Figure 13. Overview of the lime kiln gasification system (Isaksson, 2017, 24)

The gasification process starts with the collection of wanted biomass in the wood yard. For example, the bark is commonly used in biogas production as a raw material. The bark is collected from the debarking and stored in a silo. After storage, the biomass is dried with the options of firing a side stream of the product gas or using flue gases and secondary heat

(low-pressure steam and hot water) from processes in the mill site (Huhtinen & Hotta 2008, 229). Drying of the biomass increases process efficiency and reduces the amount of flue gases (Isaksson, 2007). The most suitable gasifier for lime kiln operation is a circulating fluidized bed gasifier (CFB). The CFB gasifiers are sized better for lime kiln operation and it is more flexible with the particle size of the fed biomass. The suitable particle size for the biomass is around 6 mm, which is achieved with grinding before gasification. The moisture content of the biomass should be under 15 % to achieve efficient gasification. During a stable operation and suitable conditions, biomass moisture content can be reduced up to 5-10%. An average value for moisture content is about 10 % when efficient gasification and a lower risk of fire, are achieved during the drying process. Also, impurities, such as metals and sand should be removed from the biomass (Kuparinen 2019, 27; Vakkilainen 2018; Isaksson 2017).

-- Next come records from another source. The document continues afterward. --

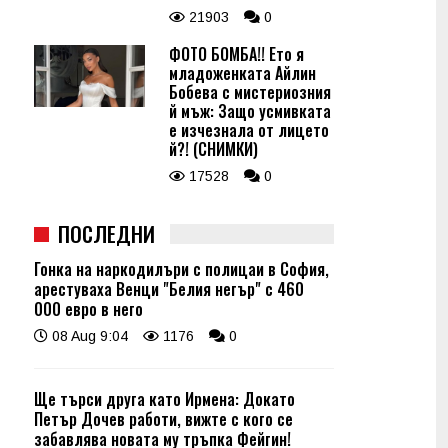
21903
0
ФОТО БОМБА!! Ето я
младоженката Айлин
Бобева с мистериозния
й мъж: Защо усмивката
е изчезнала от лицето
й?! (СНИМКИ)
17528
0
ПОСЛЕДНИ
Гонка на наркодилъри с полицаи в София,
арестуваха Венци "Белия негър" с 460
000 евро в него
08 Aug 9:04
1176
0
Ще търси друга като Ирмена: Докато
Петър Дочев работи, вижте с кого се
забавлява новата му тръпка Фейгин!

A gasifier consists of cyclone, gas duct, fuel and bed material feeding, bottom ash discharge, and air supply system. The treated biomass is fed to the CFB gasifier reactor, which is at a temperature of 850-950 °C. In the reactor, some of the biomass is combusted to provide heat for a pyrolysis reaction, in which the biomass goes through the pyrolysis reaction and forms product gas. During pyrolysis, a large amount of oils and tars are generated into the product gas. (Hart 2021, 159) The preheated gasification air is fed to the gasifier from the bottom of the reactor. The cyclone in the gasifier is used to separate solids and the product gas. Solids, such as unreacted char, bed material, non-process elements (NPE), and ash are removed from the bottom of the reactor with a discharge system. The separated product gas flows to the gas duct from the top of the cyclone and the product gas is led to the lime kiln burner.

(Taillon, et al. 2018, 86; Huhtinen & Hotta 2008, 230; Hamaguchi, et al. 2012, 2297) The product gas properties vary, depending on gasification operation conditions, raw mate-rial type and properties, and whether oxygen or air is used as the gasifying agent (Francey, et al. 2009, 35). In the combustion process, fuel heating value plays a large role. According to Kuparinen & Vakkilainen (2017, 4034), the gasification gas lower heating value varies between 6-30 MJ/kg. The lower heating value of product gas sets a challenge for high enough kiln flame temperature. The adiabatic flame temperature for product gas varies from 1870

°C to about 2000 °C, which is significantly lower, compared to natural gas and fuel oil. To achieve the same hot-end temperature for the kiln, a higher firing rate is required with

product gas. Increased firing rate causes higher back-end temperature and flue gas losses.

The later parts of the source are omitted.